## Directions for this task
Nothing but a verbatim copy of the data, minus the images, should be returned.

## Material for the task

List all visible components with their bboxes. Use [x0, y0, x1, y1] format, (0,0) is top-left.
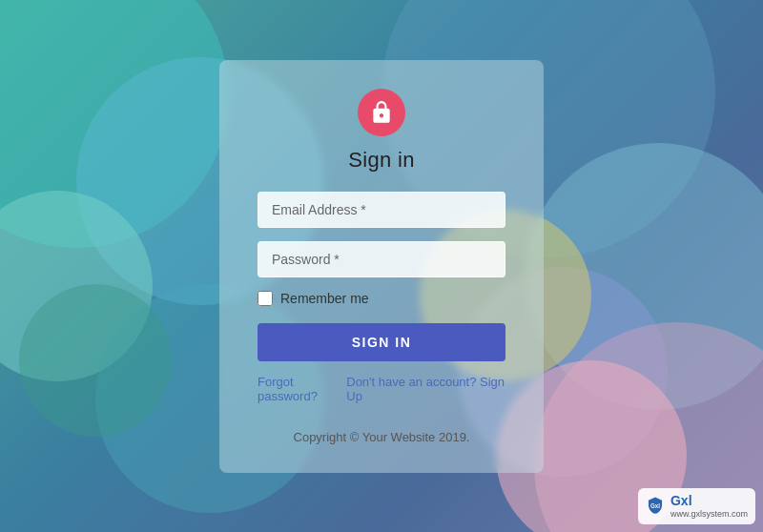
watermark: Gxl Gxl www.gxlsystem.com	[638, 488, 755, 524]
copyright-text: Copyright © Your Website 2019.	[294, 430, 470, 444]
lock-icon-container	[358, 89, 405, 136]
page-title: Sign in	[348, 148, 414, 173]
card-wrapper: Sign in Remember me SIGN IN Forgot passw…	[0, 0, 763, 532]
remember-me-row: Remember me	[258, 291, 505, 306]
watermark-info: Gxl www.gxlsystem.com	[670, 492, 748, 521]
watermark-site: www.gxlsystem.com	[670, 509, 748, 521]
forgot-password-link[interactable]: Forgot password?	[258, 375, 346, 403]
watermark-brand: Gxl	[670, 492, 748, 509]
signin-card: Sign in Remember me SIGN IN Forgot passw…	[219, 60, 544, 473]
sign-in-button[interactable]: SIGN IN	[258, 323, 505, 361]
lock-icon	[369, 100, 394, 125]
watermark-shield-icon: Gxl	[646, 496, 665, 517]
remember-me-checkbox[interactable]	[258, 291, 273, 306]
email-field[interactable]	[258, 192, 505, 228]
signup-link[interactable]: Don't have an account? Sign Up	[346, 375, 505, 403]
remember-me-label[interactable]: Remember me	[280, 291, 369, 306]
password-field[interactable]	[258, 241, 505, 277]
svg-text:Gxl: Gxl	[650, 502, 660, 509]
links-row: Forgot password? Don't have an account? …	[258, 375, 505, 403]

## Result
List all visible components with their bboxes. Use [x0, y0, x1, y1] format, (0,0) is top-left.
watermark: Gxl Gxl www.gxlsystem.com	[638, 488, 755, 524]
copyright-text: Copyright © Your Website 2019.	[294, 430, 470, 444]
lock-icon-container	[358, 89, 405, 136]
page-title: Sign in	[348, 148, 414, 173]
card-wrapper: Sign in Remember me SIGN IN Forgot passw…	[0, 0, 763, 532]
remember-me-row: Remember me	[258, 291, 505, 306]
watermark-info: Gxl www.gxlsystem.com	[670, 492, 748, 521]
watermark-site: www.gxlsystem.com	[670, 509, 748, 521]
forgot-password-link[interactable]: Forgot password?	[258, 375, 346, 403]
watermark-brand: Gxl	[670, 492, 748, 509]
signin-card: Sign in Remember me SIGN IN Forgot passw…	[219, 60, 544, 473]
sign-in-button[interactable]: SIGN IN	[258, 323, 505, 361]
lock-icon	[369, 100, 394, 125]
watermark-shield-icon: Gxl	[646, 496, 665, 517]
remember-me-checkbox[interactable]	[258, 291, 273, 306]
email-field[interactable]	[258, 192, 505, 228]
signup-link[interactable]: Don't have an account? Sign Up	[346, 375, 505, 403]
remember-me-label[interactable]: Remember me	[280, 291, 369, 306]
password-field[interactable]	[258, 241, 505, 277]
svg-text:Gxl: Gxl	[650, 502, 660, 509]
links-row: Forgot password? Don't have an account? …	[258, 375, 505, 403]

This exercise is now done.